Jimmy remained awake, watching everything unfold on the monitors.

“My doctor told me I was going to feel like a new man in 45 seconds,” Jimmy said. “I watched the screen go from being completely black to seeing all these little vessels just filling with blood. It was unreal.”

The relief was immediate. Instructed to come back in a few weeks to have the other side unblocked, Jimmy went home to rest and recover. The next day, Jimmy passed the kidney stone that had first made him feel unwell. He was grateful that it had kept him home and around loved ones who could help him, rather than out and about as he normally would have been.

“I could have been showing property, working on the ranch or driving on the highway,” Jimmy said. “That kidney stone may have saved my life.”

A heart for helping

Jimmy has built many things in his life and career—developments, businesses, churches and more. He’s led mission trips across the globe and invested in his community at home. But something about surviving a near-fatal heart attack shifted his perspective on the value of his time and the legacy he wants to leave.

“I know where my final destination lies, and that’s in heaven,” he reflected. “But when you come that close to death, you really start asking yourself what kind of legacy you’re leaving behind. How can I bless others long after I’m gone?”

For Jimmy, part of that legacy is encouraging others to take charge of their health—physically and spiritually.

“If all I do is make people more aware or get them involved in serving as the hands and feet of Jesus, then I’ve accomplished something meaningful.”

“… you really start asking yourself what kind of legacy you’re leaving behind. How can I bless others long after I’m gone? I choose to spend my time on what matters most—on what will help others the most.”

Jimmy Banks

On a mission to save lives

Since his recovery, Jimmy has made proactive heart health his personal mission. He has encouraged dozens of friends to get calcium CT scans, tests that have helped several uncover cardiac risks they didn’t know they had.

His gratitude for the care he received led him to join the Baylor Scott & White – Hillcrest Development Advisory Board, where he now supports fundraising efforts, including the Hillcrest Hearts in Bloom event benefiting the Baylor Scott & White Hillcrest Heart Center. Not only was Baylor Scott & White there for him on the day of his heart attack, but the health system has also cared for members of his family through cancer treatment and respiratory challenges.
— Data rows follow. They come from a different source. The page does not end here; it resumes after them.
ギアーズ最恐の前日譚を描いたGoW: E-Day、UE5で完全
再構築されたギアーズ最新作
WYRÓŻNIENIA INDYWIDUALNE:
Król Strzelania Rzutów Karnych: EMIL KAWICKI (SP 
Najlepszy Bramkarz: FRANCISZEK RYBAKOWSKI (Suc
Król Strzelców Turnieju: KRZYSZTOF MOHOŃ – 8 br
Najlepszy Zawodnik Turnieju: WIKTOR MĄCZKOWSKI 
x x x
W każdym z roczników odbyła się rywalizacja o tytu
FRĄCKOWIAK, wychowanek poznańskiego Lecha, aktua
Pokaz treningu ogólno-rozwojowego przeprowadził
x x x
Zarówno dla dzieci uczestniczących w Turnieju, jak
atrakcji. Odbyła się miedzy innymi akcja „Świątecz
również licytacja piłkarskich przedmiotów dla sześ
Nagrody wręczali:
Jimmy felt compelled to give back in any way he could.

He’s especially passionate about elevating awareness of the exceptional cardiovascular expertise available in Central Texas—including the interventional cardiology team at the Hillcrest Heart Center.

“When you have people with that level of talent and experience, you want to support them and keep them here,” Jimmy said.

‘It’s how the mission grows’

Jimmy also wants others to understand that Baylor Scott & White is a not-for-profit health system. Revenue isn’t distributed to shareholders; it is reinvested into patient care, research, programs and clinics that strengthen the health of the community.

“Philanthropic support isn’t just charity,” Jimmy said. “It’s how the mission grows.”

There are many ways to get involved—through giving, volunteering, advocacy or simply sharing the impact the health system makes every day.

“You feel like you’re part of the Baylor Scott & White team, and you want it to be all that it can be,” Jimmy said.

“We all prioritize things in life,” he added. “I choose to spend my time on what matters most—on what will help others the most.”